Copy out all of the lines below exactly; the pictures do not belong in the copy.

======== Available data ========

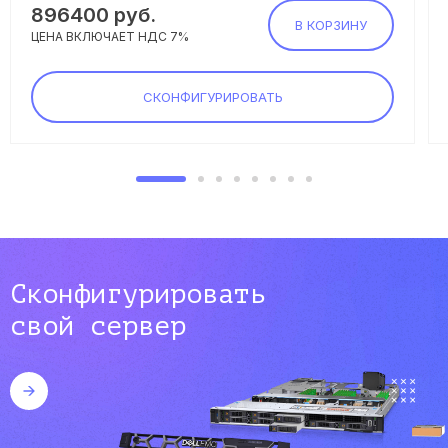
896400
руб.
В КОРЗИНУ
ЦЕНА ВКЛЮЧАЕТ НДС 7%
СКОНФИГУРИРОВАТЬ
Сконфигурировать
свой сервер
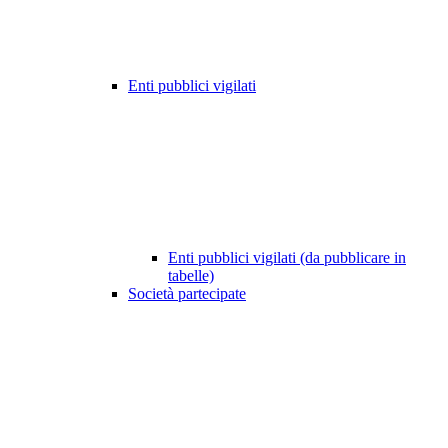
Enti pubblici vigilati
Enti pubblici vigilati (da pubblicare in
tabelle)
Società partecipate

========

Written answer:
896400
руб.
В КОРЗИНУ
ЦЕНА ВКЛЮЧАЕТ НДС 7%
СКОНФИГУРИРОВАТЬ
Сконфигурировать
свой сервер
Enti pubblici vigilati
Enti pubblici vigilati (da pubblicare in
tabelle)
Società partecipate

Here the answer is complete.